For the same reasons discussed above, contrary to Dines's assertion, the 2011 amendment to section 915.2 that added the provision excluding section 945.6 written notices and the filing of complaints after denial of timely claims does not show the Legislature intended its five-day extension for mailed notices to apply to section 946.6's six-month period.5  Rather, the Legislature presumably did not include section 946.6 in its amendment to section 915.2, subdivision (b), that excludes section 945.6 written notices from the five-day extension provision because, unlike section 945.6, the six-month period under section 946.6 begins to run on denial of an application for leave and not on written notice of that denial.  Therefore, the cases cited by Dines regarding the construction of statutes that include certain exceptions (see, e.g., Simmons v. Ghaderi (2008) 44 Cal.4th 570;  Building Profit Corp. v. Mortgage & Realty Trust (1995) 36 Cal.App.4th 683) are inapplicable to our construction of section 946.6 because section 915.2 itself is inapplicable to the six-month limitations period under section 946.6.  Furthermore, because the Legislature has not amended section 946.6's language to parallel the language of section 945.6 regarding when their respective periods begin to run (i.e., date of denial for § 946.6 and date of mailing of notice of denial for § 945.6) in the 27–year period since Rason “red-flagged” this statutory discrepancy, we presume the Legislature continues to intend that section 946.6's six-month period shall begin to run on denial of an application for leave and not on notice of that denial, and omission of section 946.6 in its 2011 amendment to section 915.2 regarding the limitations period after written notice is a reflection of that continued legislative intent.

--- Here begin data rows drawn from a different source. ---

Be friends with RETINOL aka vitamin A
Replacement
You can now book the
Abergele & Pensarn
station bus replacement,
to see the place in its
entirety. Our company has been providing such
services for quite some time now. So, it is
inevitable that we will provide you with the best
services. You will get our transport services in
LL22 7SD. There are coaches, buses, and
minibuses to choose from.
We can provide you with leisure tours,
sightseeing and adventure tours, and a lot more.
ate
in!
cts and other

Because Dines filed her section 946.6 petition for relief with the trial court more than six months after City denied her application for leave to file a late claim, it was untimely filed and should have been dismissed by the court.  The court erred by granting her section 946.6 petition.

DISPOSITION

Let a peremptory writ of mandate issue directing the trial court to vacate its order granting the petition for relief and enter a new and different order denying the petition.  The stay issued by this court on August 5, 2015, is vacated.  The parties shall bear their own costs in this proceeding.

FOOTNOTES

1.   All statutory references are to the Government Code.

2.   Section 945.4 provides:  “Except as provided in Sections 946.4 and 946.6, no suit for money or damages may be brought against a public entity on a cause of action for which a claim is required to be presented in accordance with Chapter 1 (commencing with Section 900) and Chapter 2 (commencing with Section 910) of Part 3 of this division until a written claim therefor has been presented to the public entity and has been acted upon by the board, or has been deemed to have been rejected by the board, in accordance with Chapters 1 and 2 of Part 3 of this division.”

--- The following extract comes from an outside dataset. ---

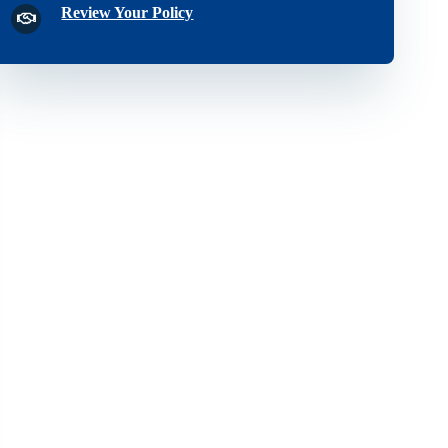
Review Your Policy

3.   Nevertheless, Rason noted that due process principles might estop a public entity from asserting section 946.6's six-month period if the required written notice of denial of an application for leave is not given until late in that period (e.g., 5 months 28 days later).  (Rason,supra, 201 Cal.App.3d at p. 825.)  In this case, however, there can be no estoppel because City mailed the required written notice on the same day it denied Dines's application for leave.

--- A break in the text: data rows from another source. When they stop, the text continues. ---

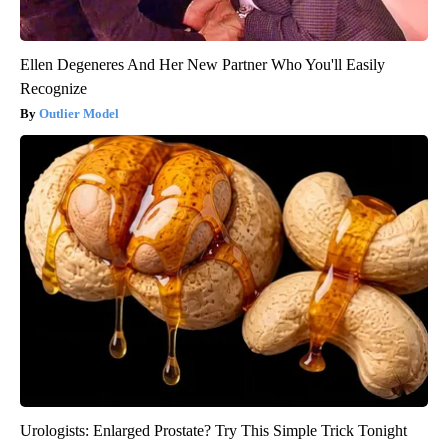
Ellen Degeneres And Her New Partner Who You'll Easily
Recognize
Outlier Model
Urologists: Enlarged Prostate? Try This Simple Trick Tonight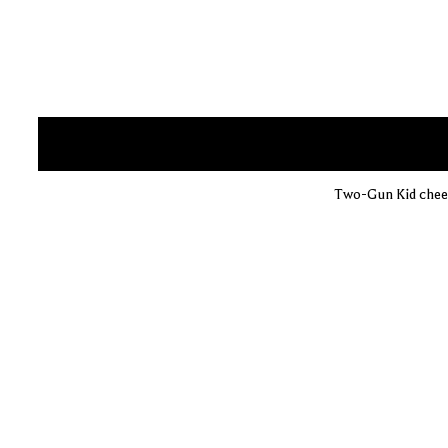
Two-Gun Kid cheer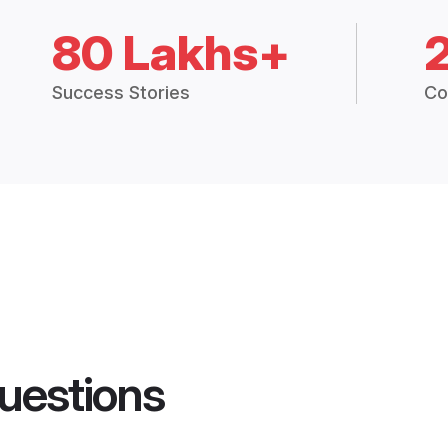
80 Lakhs+
Success Stories
Co
uestions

4.   Despite Rason 's call for action by the Legislature to correct this inconsistency between sections 945.6 and 946.6, section 946.6's language regarding its six-month limitations period has not been amended during the 27–year period since Rason 's issuance.  Inaction by the Legislature supports an inference it originally intended, and continues to intend, that section 946.6's six-month period begins to run on the date of denial of an application for leave, and not on the date notice of denial is given.

5.   As noted above, section 915.2, subdivision (b), was amended in 2011 to add the following sentence:  “This subdivision shall not apply to the written notice set forth in Section 945.6 or the filing of a complaint after denial of a claim.”  (Stats.2011, ch. 308, § 7.)

McDONALD, J.

WE CONCUR: HALLER, Acting P. J. AARON, J.